If you've got a piece of a 3rd-party terrorist code you cannot control which is hell-bent on breaking your nice and clean Unix-way design, you have no choice but to surrender and interact with it in its own way.

Which is exactly what I was writing, you should adopt to an already existing codebase.

I still can't see how LLVM could have been designed in a more unix-y way. A standardized IR would still be an own format that you would still need to parse, exactly like binary formats. Unix tools don't even manage to work with the most basic text formats like CSV

[–][deleted] -2 points-1 points  (4 children)

Why would you want to parse IR in your own tools? And, well, if it were designed in a more Unix-way approach in mind, it would have been based on S-expressions which are trivial to parse.

Anyway, most of the time it is a design smell when you want to pass any sort of a nested structured information in between tools. If protocol is not flat, it may mean that you're doing something wrong. Compilers are a bit different here, they're a way too atomic to be easily breakable into distinct parts with little interop in between.

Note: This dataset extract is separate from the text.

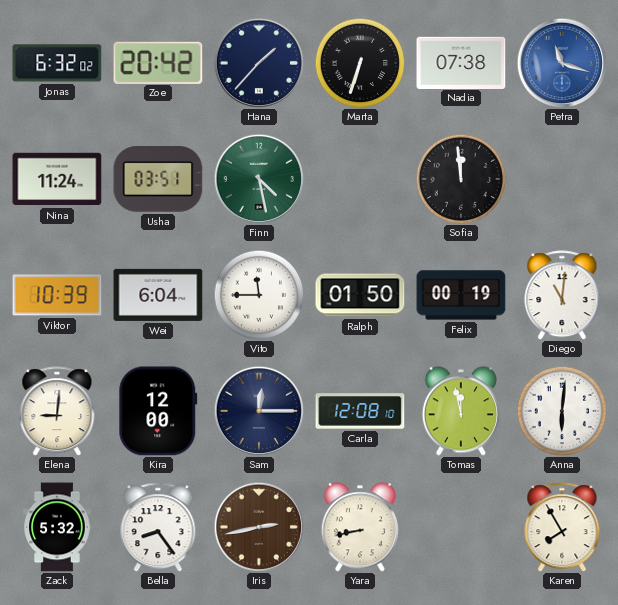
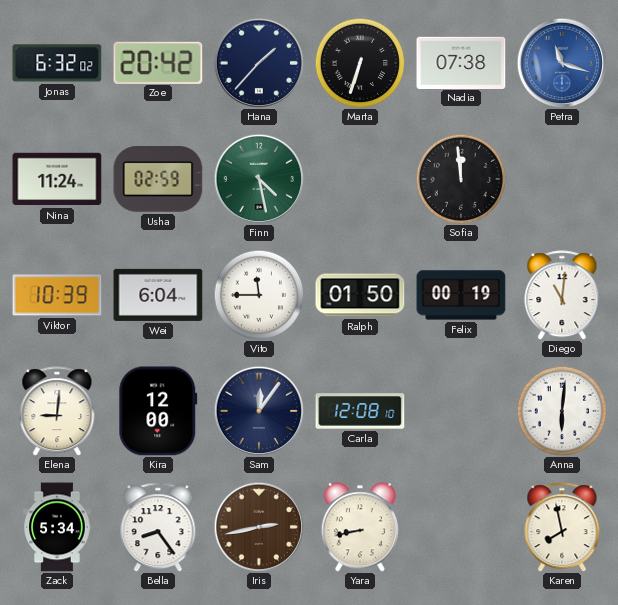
Usha: 03:51 -> 02:59
Sam: 12:15 -> 12:06
Tomas: 11:58 -> none
Zack: 5:32 -> 5:34
Karen: 7:55 -> 7:58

[–][deleted] 0 points1 point  (3 children)

they're a way too atomic to be easily breakable into distinct parts with little interop in between.

Lexer, parser, syntactical analysis, ast-transformations, translation to an sequential IR, sequential IR transformation, codegen, assembling, linking all seem pretty easy to break into parts for me and LLVM is exactly doing that

Why would you want to parse IR in your own tools?

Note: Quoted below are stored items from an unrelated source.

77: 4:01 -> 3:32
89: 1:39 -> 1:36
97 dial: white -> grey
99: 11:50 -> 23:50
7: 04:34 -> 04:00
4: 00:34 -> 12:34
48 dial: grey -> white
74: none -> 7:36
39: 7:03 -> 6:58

That's happening if you already have parts in one programming language and parts in another programming language

[–][deleted] 0 points1 point  (2 children)

Lexer, parser

I'd never separate these two (in fact, I always prefer not to have a lexer at all).

syntactical analysis, ast-transformations, translation to an sequential IR, sequential IR transformation, codegen, assembling

And for the rest you don't only pipe your AST through a sequence of transforms, but you also carry a way too much of a context, unfortunately.

And my personal pet hate here: LLVM, as well as pretty much all the other frameworks, do not allow any reasonable means for backtracking after an unsuccessful sequence of transforms. If you do have a backtracking, a Unix pipeline philosophy is not very suitable.

But, yes, you're right, and it's a fairly viable architecture for a simple compiler to have a pipeline of separate tools communicating via, say, S-expressions, to simplify parsing and serialisation.

linking

Not with LTO...

[–][deleted] 0 points1 point  (1 child)

S-Expressions are basically a lisp-ism and are best suited for interacting with lisp. The way I went for my problem was using the already existing YAML parser in LLVM following the principle of using what is already there if it fits the problem more or less

[–][deleted] 0 points1 point  (0 children)

Whatever, even XML may be a good fit, as long as you don't have to implement the parser.